Searching for opportunities to advance one’s academic and professional careers is hard today in our technologically-filled society. Many struggle to find beneficial material and resources among the marketing schemes looking for revenue. The most logical answer for students is to turn to campus resources, such as events hosted at the MSC (Millennium Student Center). However, many companies hosting campus events looking for student involvement fail to provide long-term benefits for students’ professional careers.
Most information presented to students is filled with fluff and lacks real resources that benefit students during their educational career. This pattern was recently covered by Lilly Warden while reviewing The UMSL Fall Internship and Job Fair. Overall, events being hosted at UMSL like these do not give students anything tangible to walk away with and are not worth the price tag it sometimes comes with. There are few opportunities for students to find anything about their academic and future professional careers. Rather, events coach students on how to be mindful and emphasize choosing a positive outlook on life, something that has been taught countless times before.
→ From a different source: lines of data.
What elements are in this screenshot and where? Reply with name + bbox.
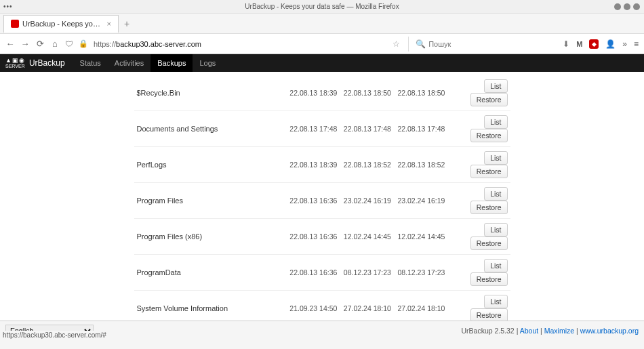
window-close-icon[interactable]	[633, 3, 640, 10]
file-date-1: 22.08.13 18:39	[287, 75, 341, 111]
restore-button[interactable]: Restore	[470, 272, 508, 286]
file-date-1: 22.08.13 17:48	[287, 111, 341, 147]
list-button[interactable]: List	[484, 187, 507, 201]
file-date-2: 22.08.13 18:52	[340, 147, 395, 183]
restore-button[interactable]: Restore	[470, 308, 508, 322]
browser-tabbar: UrBackup - Keeps your dat... × +	[0, 14, 644, 34]
favicon-icon	[11, 20, 19, 28]
file-date-1: 22.08.13 16:36	[287, 219, 341, 255]
file-name: PerfLogs	[134, 147, 249, 183]
file-size	[249, 147, 287, 183]
nav-backups[interactable]: Backups	[150, 54, 193, 72]
menu-dots-icon[interactable]: •••	[3, 3, 13, 10]
file-date-3: 22.08.13 18:50	[395, 75, 449, 111]
list-button[interactable]: List	[484, 151, 507, 165]
back-button[interactable]: ←	[5, 39, 15, 49]
restore-button[interactable]: Restore	[470, 93, 508, 106]
file-date-3: 08.12.23 17:23	[395, 255, 449, 291]
files-table: $Recycle.Bin22.08.13 18:3922.08.13 18:50…	[134, 75, 510, 340]
menu-icon[interactable]: ≡	[634, 39, 639, 49]
list-button[interactable]: List	[484, 223, 507, 237]
table-row: PerfLogs22.08.13 18:3922.08.13 18:5222.0…	[134, 147, 510, 183]
status-bar: https://backup30.abc-server.com/#	[0, 331, 109, 340]
brand-logo-icon: ▲▣◉ SERVER	[5, 58, 25, 68]
window-title: UrBackup - Keeps your data safe — Mozill…	[245, 3, 399, 10]
browser-toolbar: ← → ⟳ ⌂ 🛡 🔒 https://backup30.abc-server.…	[0, 34, 644, 54]
version-label: UrBackup 2.5.32	[462, 327, 515, 335]
mail-icon[interactable]: M	[576, 40, 582, 48]
search-box[interactable]: 🔍	[408, 37, 557, 52]
nav-activities[interactable]: Activities	[108, 54, 150, 72]
restore-button[interactable]: Restore	[470, 201, 508, 214]
restore-button[interactable]: Restore	[470, 129, 508, 142]
table-row: ProgramData22.08.13 16:3608.12.23 17:230…	[134, 255, 510, 291]
file-date-2: 22.08.13 18:50	[340, 75, 395, 111]
adblock-icon[interactable]: ◆	[589, 39, 599, 49]
main-content: $Recycle.Bin22.08.13 18:3922.08.13 18:50…	[0, 72, 644, 340]
window-minimize-icon[interactable]	[614, 3, 621, 10]
file-date-1: 22.08.13 16:36	[287, 255, 341, 291]
table-row: Documents and Settings22.08.13 17:4822.0…	[134, 111, 510, 147]
search-icon: 🔍	[416, 39, 426, 49]
account-icon[interactable]: 👤	[605, 39, 616, 49]
file-date-2: 23.02.24 16:19	[340, 183, 395, 219]
table-row: Program Files22.08.13 16:3623.02.24 16:1…	[134, 183, 510, 219]
file-name: ProgramData	[134, 255, 249, 291]
tab-title: UrBackup - Keeps your dat...	[22, 20, 104, 28]
file-size	[249, 75, 287, 111]
file-date-3: 22.08.13 18:52	[395, 147, 449, 183]
downloads-icon[interactable]: ⬇	[563, 39, 569, 49]
nav-logs[interactable]: Logs	[193, 54, 222, 72]
file-date-2: 22.08.13 17:48	[340, 111, 395, 147]
table-row: Program Files (x86)22.08.13 16:3612.02.2…	[134, 219, 510, 255]
brand-name: UrBackup	[29, 58, 65, 68]
search-input[interactable]	[428, 40, 550, 48]
file-size	[249, 255, 287, 291]
shield-icon[interactable]: 🛡	[65, 39, 73, 49]
restore-button[interactable]: Restore	[470, 237, 508, 250]
window-maximize-icon[interactable]	[624, 3, 630, 10]
bookmark-star-icon[interactable]: ☆	[393, 39, 400, 49]
file-name: $Recycle.Bin	[134, 75, 249, 111]
lock-icon[interactable]: 🔒	[79, 39, 88, 48]
file-date-1: 22.08.13 18:39	[287, 147, 341, 183]
close-icon[interactable]: ×	[107, 20, 111, 28]
file-date-2: 08.12.23 17:23	[340, 255, 395, 291]
browser-tab[interactable]: UrBackup - Keeps your dat... ×	[3, 15, 119, 33]
file-date-3: 12.02.24 14:45	[395, 219, 449, 255]
maximize-link[interactable]: Maximize	[544, 327, 574, 335]
window-titlebar: ••• UrBackup - Keeps your data safe — Mo…	[0, 0, 644, 14]
file-size	[249, 219, 287, 255]
file-date-3: 23.02.24 16:19	[395, 183, 449, 219]
file-name: Program Files	[134, 183, 249, 219]
about-link[interactable]: About	[520, 327, 538, 335]
site-link[interactable]: www.urbackup.org	[580, 327, 639, 335]
new-tab-button[interactable]: +	[124, 18, 129, 29]
file-date-3: 22.08.13 17:48	[395, 111, 449, 147]
file-name: Documents and Settings	[134, 111, 249, 147]
file-size	[249, 111, 287, 147]
brand[interactable]: ▲▣◉ SERVER UrBackup	[5, 58, 65, 68]
list-button[interactable]: List	[484, 115, 507, 129]
restore-button[interactable]: Restore	[470, 165, 508, 178]
forward-button[interactable]: →	[20, 39, 30, 49]
app-navbar: ▲▣◉ SERVER UrBackup Status Activities Ba…	[0, 54, 644, 72]
list-button[interactable]: List	[484, 295, 507, 308]
file-name: Program Files (x86)	[134, 219, 249, 255]
overflow-icon[interactable]: »	[622, 39, 627, 49]
address-bar[interactable]: https://backup30.abc-server.com	[94, 40, 387, 48]
file-size	[249, 183, 287, 219]
file-date-2: 12.02.24 14:45	[340, 219, 395, 255]
home-button[interactable]: ⌂	[50, 39, 60, 49]
list-button[interactable]: List	[484, 259, 507, 272]
list-button[interactable]: List	[484, 79, 507, 93]
file-date-1: 22.08.13 16:36	[287, 183, 341, 219]
table-row: $Recycle.Bin22.08.13 18:3922.08.13 18:50…	[134, 75, 510, 111]
nav-status[interactable]: Status	[73, 54, 108, 72]
reload-button[interactable]: ⟳	[35, 39, 45, 49]
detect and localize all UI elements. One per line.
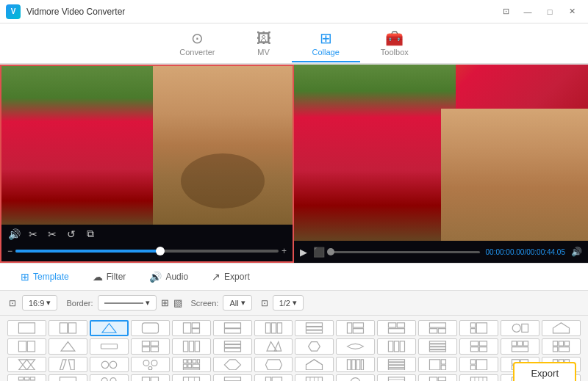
cut-button[interactable]: ✂ <box>26 228 40 240</box>
collage-item[interactable] <box>542 338 581 355</box>
collage-item[interactable] <box>459 357 498 373</box>
collage-item[interactable] <box>542 320 581 336</box>
collage-item[interactable] <box>90 374 129 381</box>
collage-item[interactable] <box>7 338 46 355</box>
collage-item[interactable] <box>336 374 375 381</box>
collage-item[interactable] <box>295 357 334 373</box>
toolbox-label: Toolbox <box>381 48 409 57</box>
collage-item[interactable] <box>172 374 211 381</box>
progress-plus-btn[interactable]: + <box>282 246 287 256</box>
progress-minus-btn[interactable]: − <box>7 246 12 256</box>
collage-item[interactable] <box>131 338 170 355</box>
filter-btn[interactable]: ☁ Filter <box>81 267 138 286</box>
collage-item[interactable] <box>336 357 375 373</box>
collage-item[interactable] <box>7 374 46 381</box>
svg-rect-96 <box>471 365 476 369</box>
svg-rect-50 <box>430 344 446 346</box>
collage-item[interactable] <box>172 357 211 373</box>
maximize-btn[interactable]: □ <box>539 4 560 19</box>
right-volume-btn[interactable]: 🔊 <box>571 247 582 257</box>
collage-icon: ⊞ <box>320 31 332 46</box>
collage-item[interactable] <box>90 357 129 373</box>
collage-item[interactable] <box>131 357 170 373</box>
clip-button[interactable]: ⧉ <box>84 228 97 240</box>
audio-btn[interactable]: 🔊 Audio <box>137 267 200 286</box>
collage-item[interactable] <box>213 374 252 381</box>
collage-item[interactable] <box>418 374 457 381</box>
collage-item[interactable] <box>459 338 498 355</box>
collage-item[interactable] <box>377 357 416 373</box>
tab-collage[interactable]: ⊞ Collage <box>292 26 360 62</box>
right-video-display <box>294 65 588 241</box>
collage-item[interactable] <box>131 320 170 336</box>
svg-point-122 <box>110 378 116 381</box>
mute-button[interactable]: 🔊 <box>7 228 21 240</box>
tab-toolbox[interactable]: 🧰 Toolbox <box>360 26 429 61</box>
message-btn[interactable]: ⊡ <box>495 4 516 19</box>
export-button[interactable]: Export <box>513 362 576 381</box>
filter-label: Filter <box>107 272 126 282</box>
collage-item[interactable] <box>131 374 170 381</box>
collage-item[interactable] <box>295 338 334 355</box>
collage-item[interactable] <box>377 320 416 336</box>
collage-item[interactable] <box>49 338 87 355</box>
collage-item-selected[interactable] <box>90 320 129 336</box>
svg-rect-47 <box>395 341 399 352</box>
collage-item[interactable] <box>336 338 375 355</box>
collage-item[interactable] <box>418 357 457 373</box>
progress-track[interactable] <box>15 250 279 253</box>
collage-item[interactable] <box>213 357 252 373</box>
trim-button[interactable]: ✂ <box>46 228 59 240</box>
screen-value: All <box>229 299 238 308</box>
right-play-btn[interactable]: ▶ <box>300 247 307 258</box>
collage-item[interactable] <box>377 374 416 381</box>
ratio-select[interactable]: 16:9 ▾ <box>22 295 57 311</box>
svg-rect-54 <box>479 341 487 346</box>
collage-item[interactable] <box>49 374 87 381</box>
split-select[interactable]: 1/2 ▾ <box>273 295 304 311</box>
border-select[interactable]: ▾ <box>98 295 157 311</box>
collage-item[interactable] <box>459 374 498 381</box>
svg-rect-80 <box>183 368 199 369</box>
collage-item[interactable] <box>254 338 293 355</box>
right-stop-btn[interactable]: ⬛ <box>313 247 325 258</box>
collage-item[interactable] <box>49 320 87 336</box>
svg-rect-90 <box>389 368 405 369</box>
collage-item[interactable] <box>7 320 46 336</box>
template-icon: ⊞ <box>21 271 29 283</box>
screen-select[interactable]: All ▾ <box>223 295 251 311</box>
progress-thumb[interactable] <box>156 247 165 255</box>
minimize-btn[interactable]: — <box>517 4 538 19</box>
tab-converter[interactable]: ⊙ Converter <box>159 26 235 61</box>
grid-icon[interactable]: ⊞ <box>161 297 169 308</box>
svg-rect-147 <box>430 377 437 381</box>
collage-item[interactable] <box>295 374 334 381</box>
collage-item[interactable] <box>172 320 211 336</box>
collage-item[interactable] <box>213 320 252 336</box>
collage-item[interactable] <box>172 338 211 355</box>
collage-item[interactable] <box>418 338 457 355</box>
collage-item[interactable] <box>254 374 293 381</box>
collage-item[interactable] <box>418 320 457 336</box>
collage-item[interactable] <box>336 320 375 336</box>
collage-item[interactable] <box>295 320 334 336</box>
pattern-icon[interactable]: ▧ <box>173 297 182 308</box>
collage-item[interactable] <box>7 357 46 373</box>
collage-item[interactable] <box>49 357 87 373</box>
undo-button[interactable]: ↺ <box>65 228 78 240</box>
export-top-btn[interactable]: ↗ Export <box>200 267 262 286</box>
tab-mv[interactable]: 🖼 MV <box>236 26 292 61</box>
collage-item[interactable] <box>501 338 539 355</box>
right-progress-track[interactable] <box>331 251 480 253</box>
template-btn[interactable]: ⊞ Template <box>9 267 81 286</box>
collage-item[interactable] <box>254 320 293 336</box>
collage-item[interactable] <box>213 338 252 355</box>
collage-item[interactable] <box>459 320 498 336</box>
close-btn[interactable]: ✕ <box>562 4 582 19</box>
collage-item[interactable] <box>501 320 539 336</box>
svg-rect-1 <box>60 323 67 333</box>
collage-item[interactable] <box>90 338 129 355</box>
collage-item[interactable] <box>377 338 416 355</box>
right-progress-thumb[interactable] <box>327 248 334 255</box>
collage-item[interactable] <box>254 357 293 373</box>
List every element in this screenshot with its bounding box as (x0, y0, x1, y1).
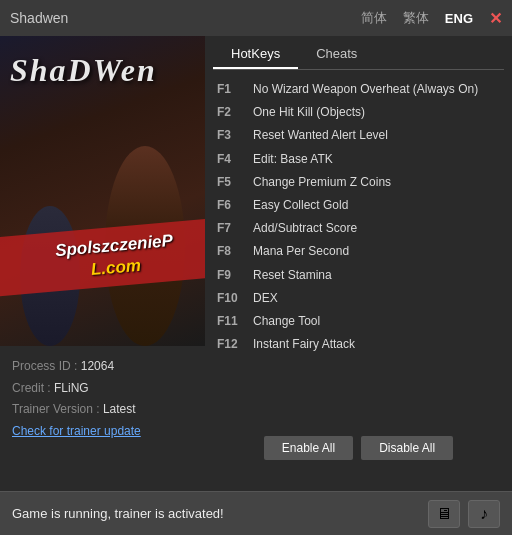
watermark-line2: L.com (90, 255, 142, 278)
app-title: Shadwen (10, 10, 68, 26)
status-message: Game is running, trainer is activated! (12, 506, 224, 521)
hotkey-key: F7 (217, 219, 253, 238)
watermark-line1: SpolszczenieP (54, 231, 173, 260)
game-image: ShaDWen SpolszczenieP L.com (0, 36, 205, 346)
lang-simple[interactable]: 简体 (361, 9, 387, 27)
hotkey-row: F11Change Tool (213, 310, 504, 333)
trainer-label: Trainer Version : (12, 402, 100, 416)
hotkey-row: F8Mana Per Second (213, 240, 504, 263)
hotkey-desc: Reset Wanted Alert Level (253, 126, 388, 145)
right-panel: HotKeys Cheats F1No Wizard Weapon Overhe… (205, 36, 512, 466)
hotkey-key: F12 (217, 335, 253, 354)
info-panel: Process ID : 12064 Credit : FLiNG Traine… (0, 346, 205, 452)
process-value: 12064 (81, 359, 114, 373)
hotkey-desc: Reset Stamina (253, 266, 332, 285)
hotkey-key: F3 (217, 126, 253, 145)
hotkey-key: F11 (217, 312, 253, 331)
hotkey-row: F6Easy Collect Gold (213, 194, 504, 217)
process-label: Process ID : (12, 359, 77, 373)
hotkey-desc: Change Premium Z Coins (253, 173, 391, 192)
hotkey-key: F10 (217, 289, 253, 308)
hotkey-row: F5Change Premium Z Coins (213, 171, 504, 194)
hotkey-key: F9 (217, 266, 253, 285)
status-icons: 🖥 ♪ (428, 500, 500, 528)
hotkey-desc: Change Tool (253, 312, 320, 331)
title-right-controls: 简体 繁体 ENG ✕ (361, 9, 502, 28)
hotkey-key: F5 (217, 173, 253, 192)
disable-all-button[interactable]: Disable All (361, 436, 453, 460)
hotkey-desc: Mana Per Second (253, 242, 349, 261)
hotkey-key: F1 (217, 80, 253, 99)
hotkey-desc: One Hit Kill (Objects) (253, 103, 365, 122)
trainer-update-link[interactable]: Check for trainer update (12, 424, 141, 438)
hotkey-row: F2One Hit Kill (Objects) (213, 101, 504, 124)
watermark-text: SpolszczenieP L.com (9, 226, 205, 287)
status-bar: Game is running, trainer is activated! 🖥… (0, 491, 512, 535)
hotkey-desc: No Wizard Weapon Overheat (Always On) (253, 80, 478, 99)
lang-traditional[interactable]: 繁体 (403, 9, 429, 27)
tab-cheats[interactable]: Cheats (298, 40, 375, 69)
hotkey-list: F1No Wizard Weapon Overheat (Always On)F… (213, 78, 504, 430)
hotkey-row: F1No Wizard Weapon Overheat (Always On) (213, 78, 504, 101)
main-content: ShaDWen SpolszczenieP L.com Process ID :… (0, 36, 512, 466)
tab-hotkeys[interactable]: HotKeys (213, 40, 298, 69)
hotkey-desc: DEX (253, 289, 278, 308)
close-button[interactable]: ✕ (489, 9, 502, 28)
trainer-value: Latest (103, 402, 136, 416)
hotkey-desc: Edit: Base ATK (253, 150, 333, 169)
hotkey-desc: Add/Subtract Score (253, 219, 357, 238)
hotkey-key: F2 (217, 103, 253, 122)
title-bar: Shadwen 简体 繁体 ENG ✕ (0, 0, 512, 36)
hotkey-row: F7Add/Subtract Score (213, 217, 504, 240)
hotkey-key: F8 (217, 242, 253, 261)
action-buttons: Enable All Disable All (213, 430, 504, 466)
lang-english[interactable]: ENG (445, 11, 473, 26)
update-link-row[interactable]: Check for trainer update (12, 421, 193, 443)
hotkey-row: F9Reset Stamina (213, 264, 504, 287)
trainer-row: Trainer Version : Latest (12, 399, 193, 421)
hotkey-key: F6 (217, 196, 253, 215)
hotkey-row: F3Reset Wanted Alert Level (213, 124, 504, 147)
hotkey-key: F4 (217, 150, 253, 169)
left-panel: ShaDWen SpolszczenieP L.com Process ID :… (0, 36, 205, 466)
credit-row: Credit : FLiNG (12, 378, 193, 400)
hotkey-row: F12Instant Fairy Attack (213, 333, 504, 356)
process-id-row: Process ID : 12064 (12, 356, 193, 378)
tab-bar: HotKeys Cheats (213, 36, 504, 70)
hotkey-desc: Easy Collect Gold (253, 196, 348, 215)
hotkey-desc: Instant Fairy Attack (253, 335, 355, 354)
hotkey-row: F4Edit: Base ATK (213, 148, 504, 171)
hotkey-row: F10DEX (213, 287, 504, 310)
enable-all-button[interactable]: Enable All (264, 436, 353, 460)
credit-label: Credit : (12, 381, 51, 395)
music-icon-button[interactable]: ♪ (468, 500, 500, 528)
game-title-overlay: ShaDWen (10, 54, 157, 86)
monitor-icon-button[interactable]: 🖥 (428, 500, 460, 528)
credit-value: FLiNG (54, 381, 89, 395)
On Sept. 26, I was invited to attend a conference hosted by The Association for Training Development on the UMSL campus. The event was advertised as an opportunity to learn new skills for professional development. The Association for Training Development, also known as ATD, is a professional membership organization that serves to benefit those developing talent in the workplace. They have over 30,000 members and a local chapter here in St. Louis. Upon first impressions of the opening event, I would say that this does not matter to us as students.
The opening presentation by keynote speaker Justin Jones-Fosu was a passionate and personal performance that proved to engage the audience. The hour-long introduction was anything but boring, including drums and jump rope charades, but it was hard to see how anything shared would apply to the student body. It seemed that the target audience for this event was the average American corporate worker looking to find purpose in their life. This membership’s main value is in networking opportunities, which are only applicable to students seeking careers in training and development.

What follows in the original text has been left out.